I have some C-41 b/w negatives. Can these be enlarged like real/normal black and white or do they have to be printed like color?


----------



## Hertz van Rental (Jan 26, 2006)

They are just like B&W negs and you treat them as such.
C41 B&W just uses colour processing methods (replace the silver with dye via colour couplers) to try and get finer grain.
Instead of a tri-pack film with three primary colour layers there is just one layer and the dye is dense and virtually black.


----------



## Jeff Canes (Jan 26, 2006)

Ilford C-41 BW should be print on B&W paper and Kodak C-41 BW on color paper, Kodak has discontent their C-41 BW for printing on BW paper.





> *Kodak*
> *Can I print BW400CN Film on black-and-white papers?*
> For optimum performance, print BW400CN Film on professional color negative papers such as KODAK PROFESSIONAL PORTRA ENDURA or SUPRA ENDURA Papers.


----------



## markc (Jan 26, 2006)

From what I remember when I used it, the T400CN needed a bit of a contrast boost when printing on b&w paper.

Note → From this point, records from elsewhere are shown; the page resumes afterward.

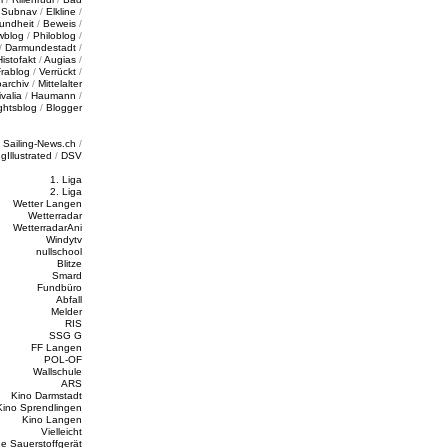
/
Subnav
/
Elkline
/
undheit
/
Beweis
/
wblog
/
Philoblog
/
/
Darmundestadt
/
Histofakt
/
Augias
/
rablog
/
Verrückt
/
oarchiv
/
Mittelalter
valia
/
Haumann
/
ghtsblog
/
Blogger
/
Sailing-News.ch
/
ngIllustrated
/
DSV
1. Liga
2. Liga
Wetter Langen
Wetterradar
WetterradarAni
Windytv
nullschool
Blitze
Smard
Fundbüro
Abfall
Melder
RIS
SSG G
FF Langen
POL-OF
Wallschule
ARS
Kino Darmstadt
Kino Sprendlingen
Kino Langen
Vielleicht
e Sauerstoffgerät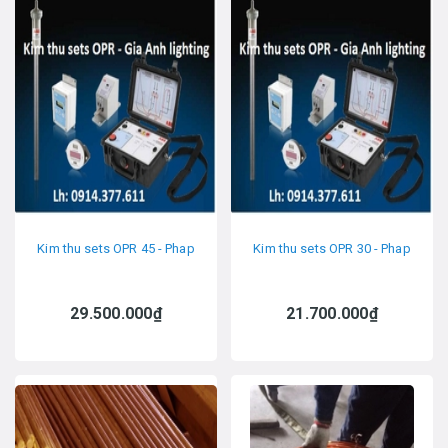
Kim thu sets OPR 45 - Phap
Kim thu sets OPR 30 - Phap
29.500.000₫
21.700.000₫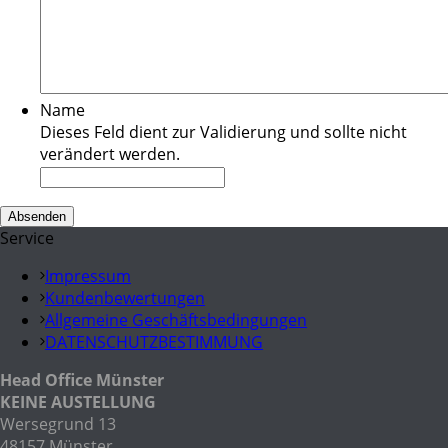
Name
Dieses Feld dient zur Validierung und sollte nicht
verändert werden.
Service
Impressum
Kundenbewertungen
Allgemeine Geschäftsbedingungen
DATENSCHUTZBESTIMMUNG
Head Office Münster
KEINE AUSTELLUNG
Wersegrund 13
48157 Münster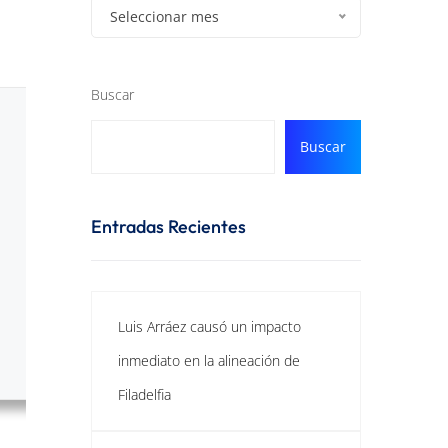
Seleccionar mes
Buscar
Buscar
Entradas Recientes
Luis Arráez causó un impacto
inmediato en la alineación de
Filadelfia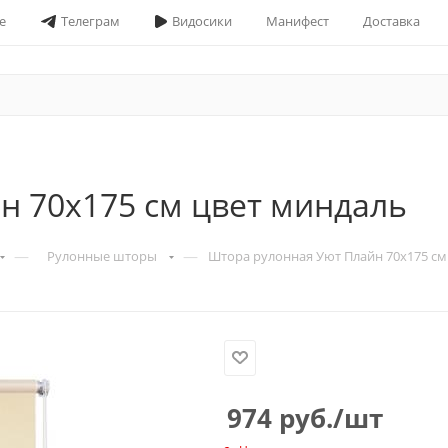
е
Телеграм
Видосики
Манифест
Доставка
н 70х175 см цвет миндаль
—
—
Рулонные шторы
Штора рулонная Уют Плайн 70х175 см
974
руб.
/шт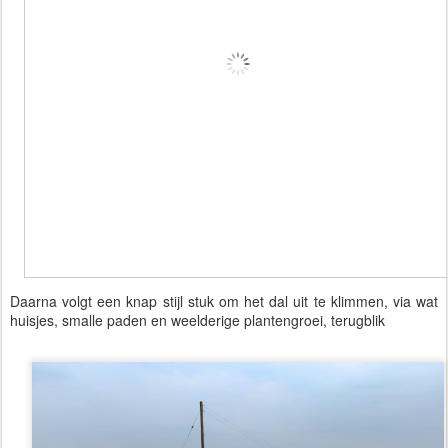
Daarna volgt een knap stijl stuk om het dal uit te klimmen, via wat
huisjes, smalle paden en weelderige plantengroei, terugblik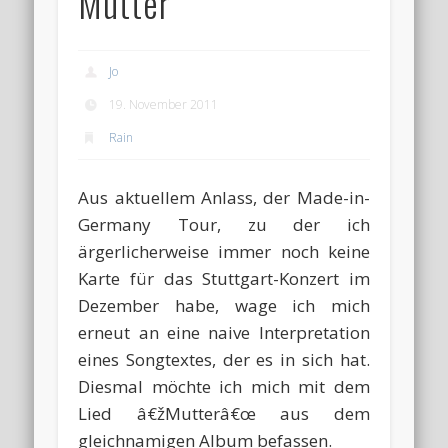
Mutter
Jo
19. November 2011
Rain
Aus aktuellem Anlass, der Made-in-
Germany Tour, zu der ich
ärgerlicherweise immer noch keine
Karte für das Stuttgart-Konzert im
Dezember habe, wage ich mich
erneut an eine naive Interpretation
eines Songtextes, der es in sich hat.
Diesmal möchte ich mich mit dem
Lied â€žMutterâ€œ aus dem
gleichnamigen Album befassen.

I'm guessing their B&W C41 film would be similar, but I'm not really a good person to ask.

Oh right. You didn't. How did I get here?


----------



## hammy (Jan 26, 2006)

Thanks for the replies 
They _are_ Kodaks.....hmm....


----------



## santino (Jan 27, 2006)

go to Kodak.com and take a closer look at your films.


----------